> **DATASET EXTRACT**
..............................

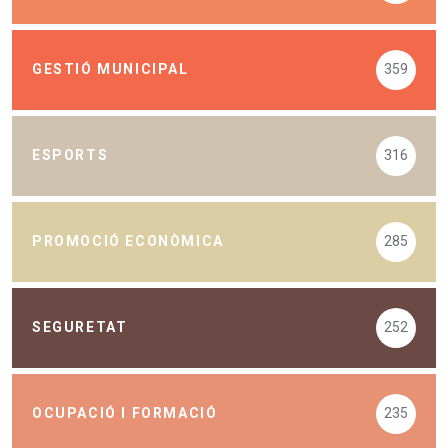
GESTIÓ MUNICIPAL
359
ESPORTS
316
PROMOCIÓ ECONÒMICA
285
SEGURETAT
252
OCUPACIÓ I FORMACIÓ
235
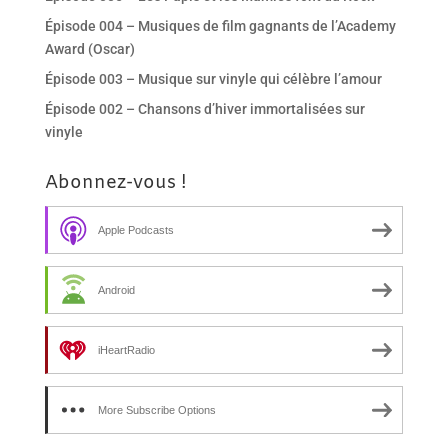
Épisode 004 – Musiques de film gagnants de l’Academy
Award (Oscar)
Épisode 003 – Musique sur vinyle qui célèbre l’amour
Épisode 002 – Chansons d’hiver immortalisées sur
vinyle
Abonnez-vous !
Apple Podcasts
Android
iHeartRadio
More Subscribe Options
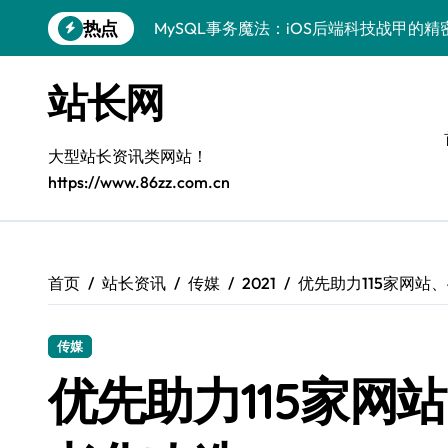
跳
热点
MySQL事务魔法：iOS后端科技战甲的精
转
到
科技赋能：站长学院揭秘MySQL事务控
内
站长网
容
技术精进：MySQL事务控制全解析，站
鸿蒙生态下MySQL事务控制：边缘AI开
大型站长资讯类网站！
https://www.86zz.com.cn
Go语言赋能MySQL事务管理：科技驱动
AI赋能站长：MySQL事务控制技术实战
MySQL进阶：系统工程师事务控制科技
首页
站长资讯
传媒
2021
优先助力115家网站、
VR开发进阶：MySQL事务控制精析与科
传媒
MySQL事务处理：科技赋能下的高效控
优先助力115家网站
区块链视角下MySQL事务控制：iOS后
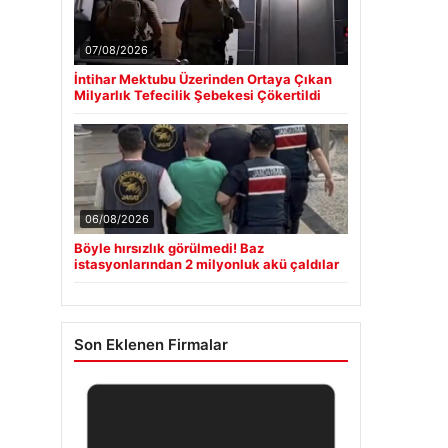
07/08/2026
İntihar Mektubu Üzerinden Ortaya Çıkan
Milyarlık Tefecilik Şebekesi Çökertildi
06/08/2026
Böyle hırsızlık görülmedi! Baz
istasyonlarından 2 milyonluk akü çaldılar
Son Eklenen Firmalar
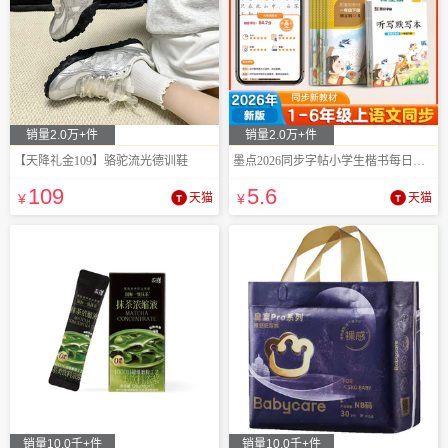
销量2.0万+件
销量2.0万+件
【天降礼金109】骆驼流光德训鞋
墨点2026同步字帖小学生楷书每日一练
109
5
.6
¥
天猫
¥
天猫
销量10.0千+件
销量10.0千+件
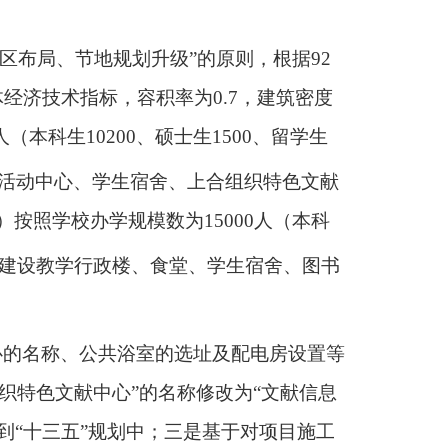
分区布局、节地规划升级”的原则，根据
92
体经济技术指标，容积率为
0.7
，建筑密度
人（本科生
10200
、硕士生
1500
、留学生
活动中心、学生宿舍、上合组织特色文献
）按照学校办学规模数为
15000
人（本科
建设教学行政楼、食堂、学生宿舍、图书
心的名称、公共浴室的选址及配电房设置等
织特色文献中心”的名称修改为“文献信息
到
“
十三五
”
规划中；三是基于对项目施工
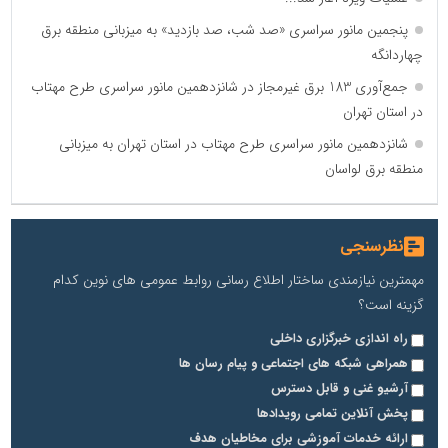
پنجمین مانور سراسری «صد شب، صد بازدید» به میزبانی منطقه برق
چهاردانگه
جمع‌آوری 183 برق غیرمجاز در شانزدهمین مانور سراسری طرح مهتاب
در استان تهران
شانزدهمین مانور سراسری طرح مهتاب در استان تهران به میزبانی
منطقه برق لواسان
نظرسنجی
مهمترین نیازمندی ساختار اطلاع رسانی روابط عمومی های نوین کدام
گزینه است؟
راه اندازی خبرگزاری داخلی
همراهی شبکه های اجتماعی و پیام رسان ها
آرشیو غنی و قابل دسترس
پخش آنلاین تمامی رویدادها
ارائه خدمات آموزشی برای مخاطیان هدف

..............................

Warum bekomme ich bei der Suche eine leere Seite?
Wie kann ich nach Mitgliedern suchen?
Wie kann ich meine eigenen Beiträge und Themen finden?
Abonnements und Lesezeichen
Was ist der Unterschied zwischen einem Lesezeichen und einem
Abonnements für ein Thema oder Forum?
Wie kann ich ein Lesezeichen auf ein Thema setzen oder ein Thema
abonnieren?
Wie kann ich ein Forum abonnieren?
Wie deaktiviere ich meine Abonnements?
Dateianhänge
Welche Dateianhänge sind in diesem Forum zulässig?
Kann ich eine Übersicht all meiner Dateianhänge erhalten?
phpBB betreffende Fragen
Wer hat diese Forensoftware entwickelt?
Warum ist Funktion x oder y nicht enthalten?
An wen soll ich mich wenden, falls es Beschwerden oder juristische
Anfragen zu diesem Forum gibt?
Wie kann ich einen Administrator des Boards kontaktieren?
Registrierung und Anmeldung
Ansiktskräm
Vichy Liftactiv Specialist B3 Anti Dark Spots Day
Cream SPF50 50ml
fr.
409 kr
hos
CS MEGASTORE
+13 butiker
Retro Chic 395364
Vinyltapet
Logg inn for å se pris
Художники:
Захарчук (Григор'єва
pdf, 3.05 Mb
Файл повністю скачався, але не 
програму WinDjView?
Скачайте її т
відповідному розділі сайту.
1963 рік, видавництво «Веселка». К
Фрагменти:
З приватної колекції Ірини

..............................

> **TASK INSTRUCTIONS**
Scan the material for "oder" and copy the lines that hold it.

> **YOUR SOLUTION**
Abonnements für ein Thema oder Forum?
Wie kann ich ein Lesezeichen auf ein Thema setzen oder ein Thema
Warum ist Funktion x oder y nicht enthalten?
An wen soll ich mich wenden, falls es Beschwerden oder juristische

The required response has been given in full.